Dadurch hat die EU das Versprechen einer demokratischen politischen Union Europa sowie einer europäischen Bürgerschaft nicht eingelöst und schließlich verdrängt. Mit dieser öffentlichen Stellungnahme möchten wir die Frage nach einer demokratischen Verfasstheit Europas und damit die nach der europäischen Souveränität wieder in den Mittelpunkt der europäischen Diskussion rücken. Da sich im Oktober 2024 die Verabschiedung der später gescheiterten Europäischen Verfassung zum 20. Mal jährt, bieten wir diesen Text hiermit im Vorfeld des Jahrestages als Ausgangspunkt für eine breite Diskussion über die Zukunft Europas an.
Europa am Scheideweg
Die Welt steht vor einem dramatischen geoökonomischen und geostrategischen Umbruch. Der einstige Westen hat seine Strahlkraft verloren, die globale Hegemonie der USA zerbricht und eine multipolare Welt nimmt Gestalt an. In dieser Übergangsperiode ist besonders die Zukunft Europas ungewiss. Denn als lediglich technokratische Struktur hat die EU mit dazu beigetragen, die Demokratie in den europäischen Ländern zu unterhöhlen, weshalb sich heute Millionen europäischer Bürger von der Idee eines geeinten Europas abwenden.
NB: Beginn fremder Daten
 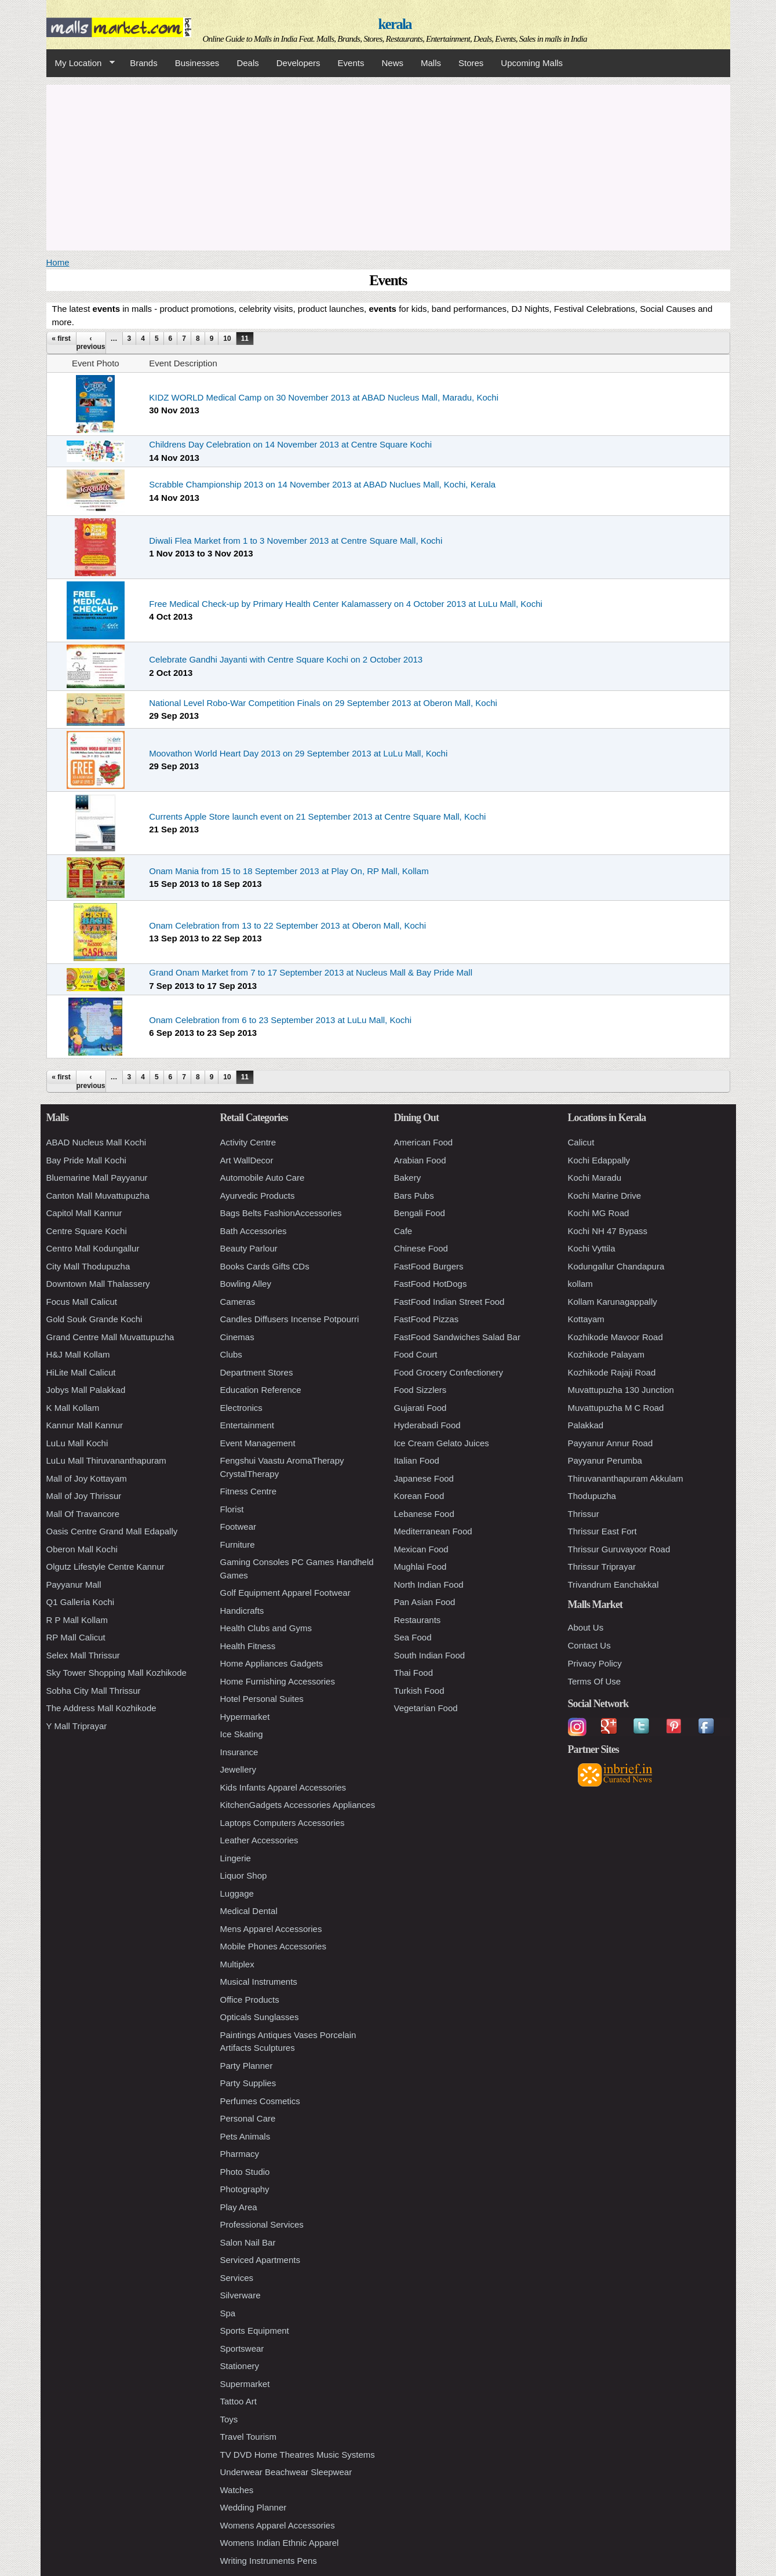 I want to click on Thrissur Guruvayoor Road, so click(x=619, y=1549).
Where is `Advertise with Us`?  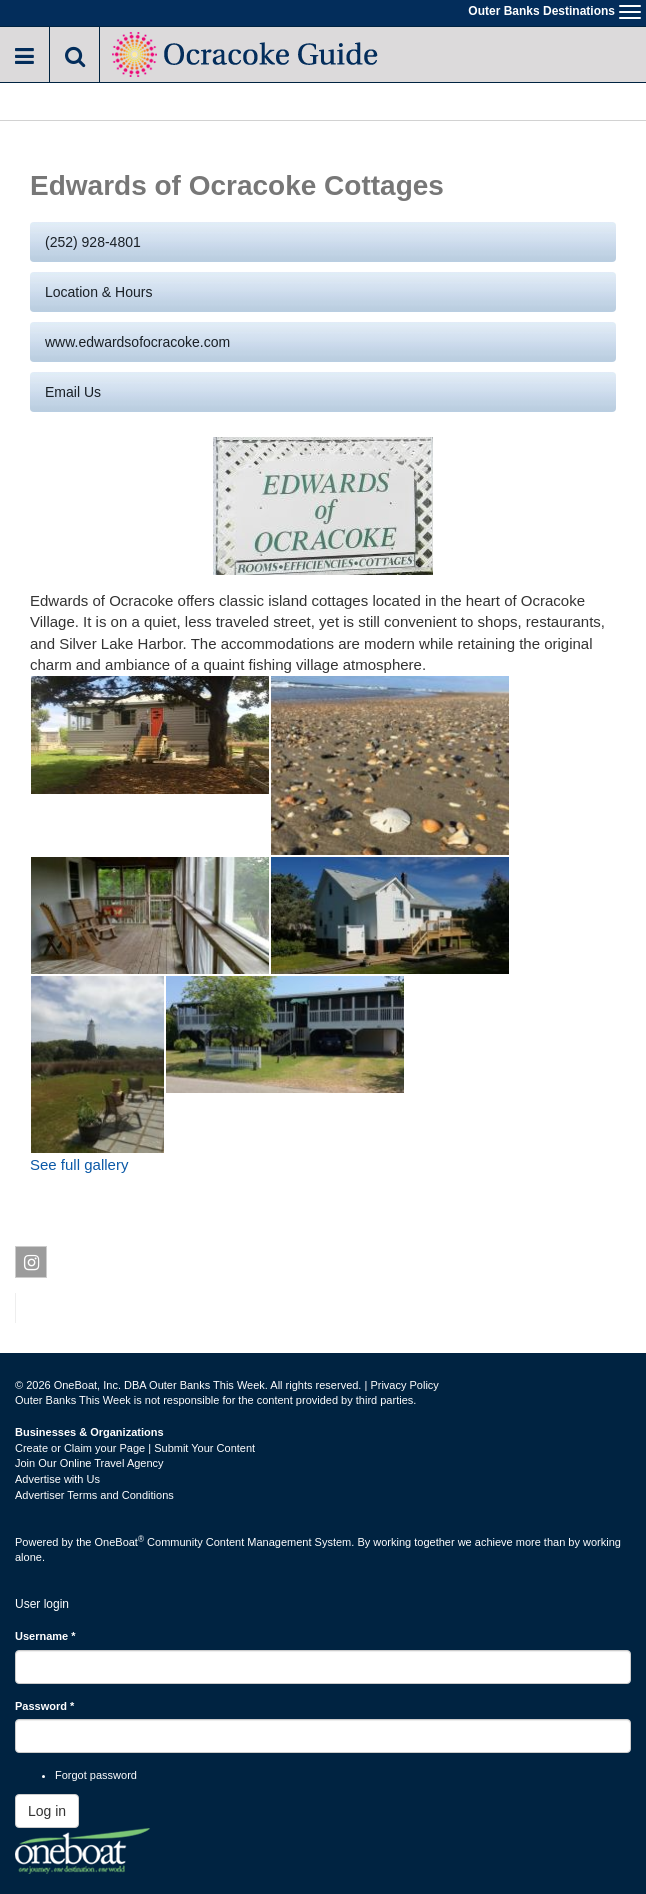 Advertise with Us is located at coordinates (57, 1479).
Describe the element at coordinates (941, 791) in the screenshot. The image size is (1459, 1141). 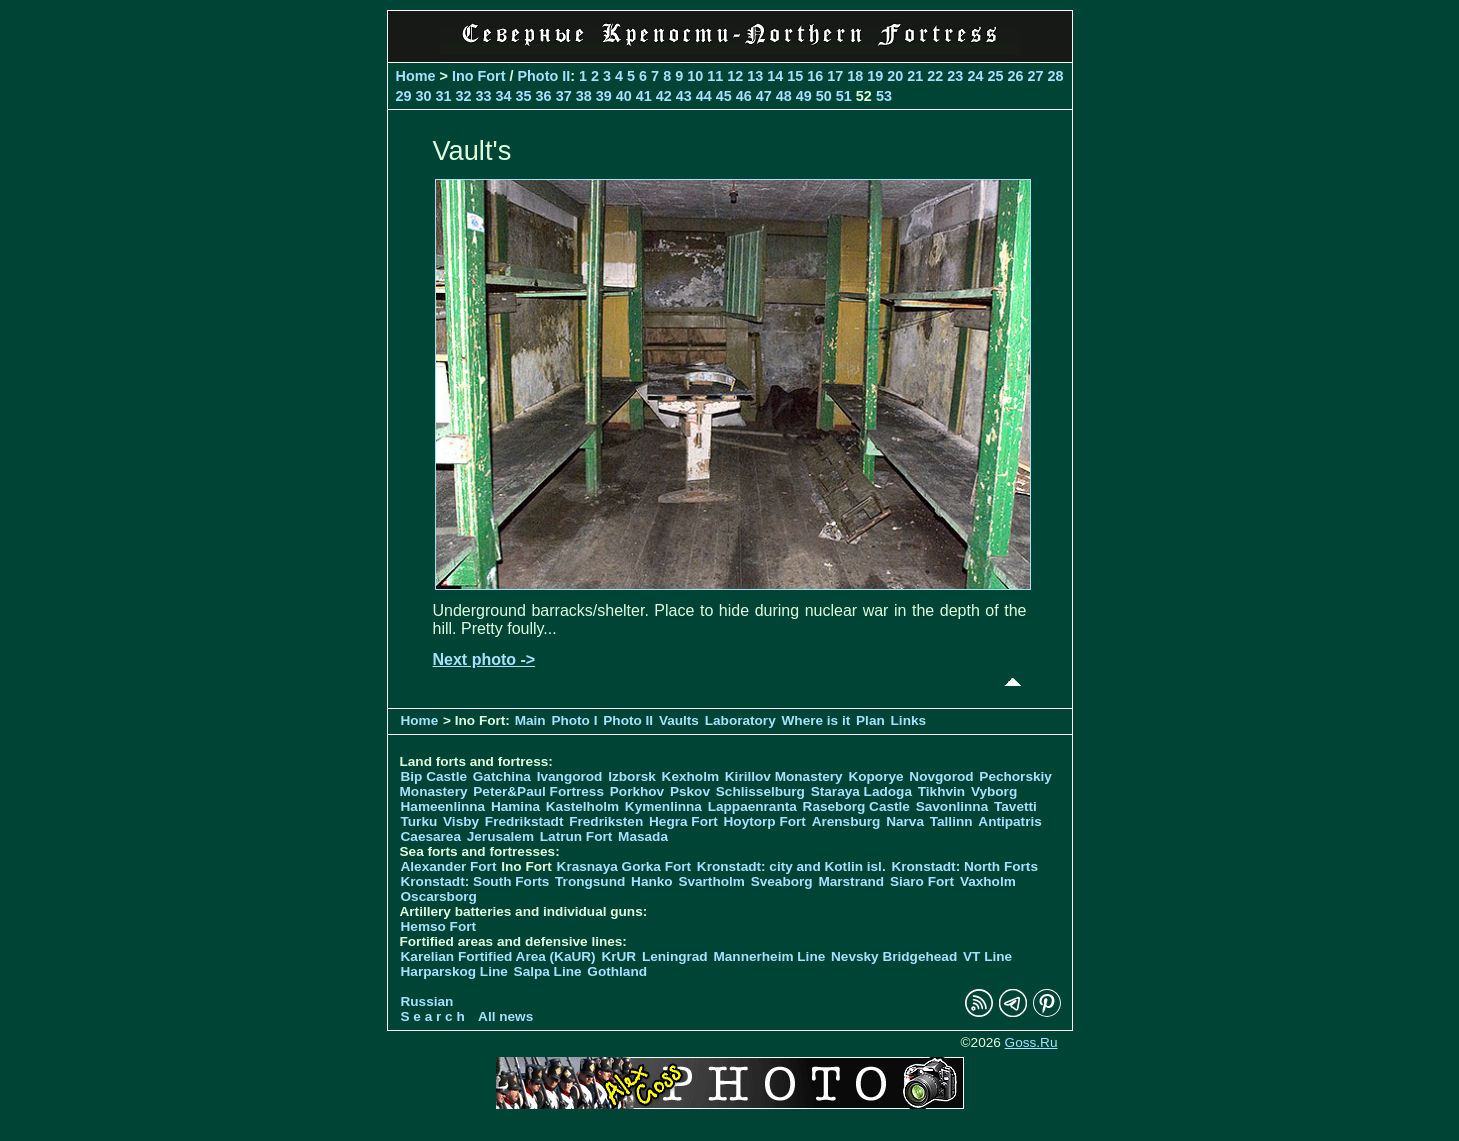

Allerdings wäre ein Zerfall der Union kein Ausweg; er wäre lediglich der letzte Akt eines langen Prozesses einer selbstzerstörerischen europäischen Politik.
Im Interesse seiner eigenen Selbsterhaltung muss Europa auf diesen Moment der Weltgeschichte reagieren. Um einen Zerfall der Europäischen Union zu verhindern, bedarf es eines emanzipatorischen Aktes, der einer institutionellen Kernsanierung gleichkommt: Die Europäische Union, die bislang eine reine Vertragsunion gewesen ist und über keine lebendige Identität verfügt, muss tatsächlich europäisch werden. Sie muss sich aus der einseitigen atlantischen Umklammerung lösen, sich an ihre eigenen Bürger binden und in Äquidistanz die Kooperation mit allen anderen Staaten und Mächten suchen. Vor allem aber muss sie sich auf ihre eigenen geistigen, politischen, sozialen und wirtschaftlichen Traditionslinien besinnen, um diese in die Gestaltung einer gerechten und friedensfähigen Welt im 21. Jahrhundert einzubringen.
Europa droht im Vorfeld der Europawahlen vom Juni 2024 zwischen den Verteidigern einer technokratischen, bürgerfernen, tendenziell gar korrupten EU und den Anwälten einer Rückkehr zum Nationalstaat gespalten zu werden. Es besteht die akute Gefahr, dass sich die jahrelang geführte Diskussion über ein anderes Europa zu einer Debatte über kein Europa ausweitet. Herkömmliche Reformansätze können die strukturelle Krise der europäischen Demokratie aber nicht mehr lösen.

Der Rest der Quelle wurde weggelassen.